Problem details: Restate each line below word for word, skipping every picture.

Saved data entries:
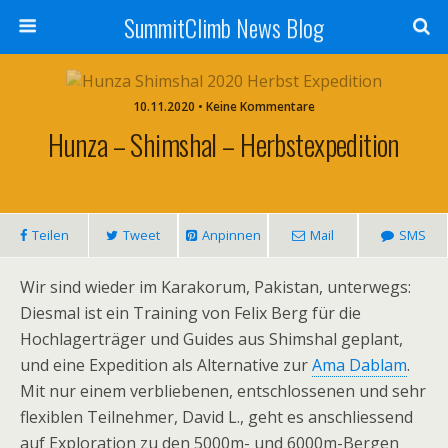
SummitClimb News Blog
10.11.2020 • Keine Kommentare
Hunza – Shimshal – Herbstexpedition
Teilen
Tweet
Anpinnen
Mail
SMS
Wir sind wieder im Karakorum, Pakistan, unterwegs:
Diesmal ist ein Training von Felix Berg für die
Hochlagerträger und Guides aus Shimshal geplant,
und eine Expedition als Alternative zur
Ama Dablam
.
Mit nur einem verbliebenen, entschlossenen und sehr
flexiblen Teilnehmer, David L., geht es anschliessend
auf Exploration zu den 5000m- und 6000m-Bergen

Problem solution:
SummitClimb News Blog
10.11.2020 • Keine Kommentare
Hunza – Shimshal – Herbstexpedition
Teilen
Tweet
Anpinnen
Mail
SMS
Wir sind wieder im Karakorum, Pakistan, unterwegs:
Diesmal ist ein Training von Felix Berg für die
Hochlagerträger und Guides aus Shimshal geplant,
und eine Expedition als Alternative zur
Ama Dablam
.
Mit nur einem verbliebenen, entschlossenen und sehr
flexiblen Teilnehmer, David L., geht es anschliessend
auf Exploration zu den 5000m- und 6000m-Bergen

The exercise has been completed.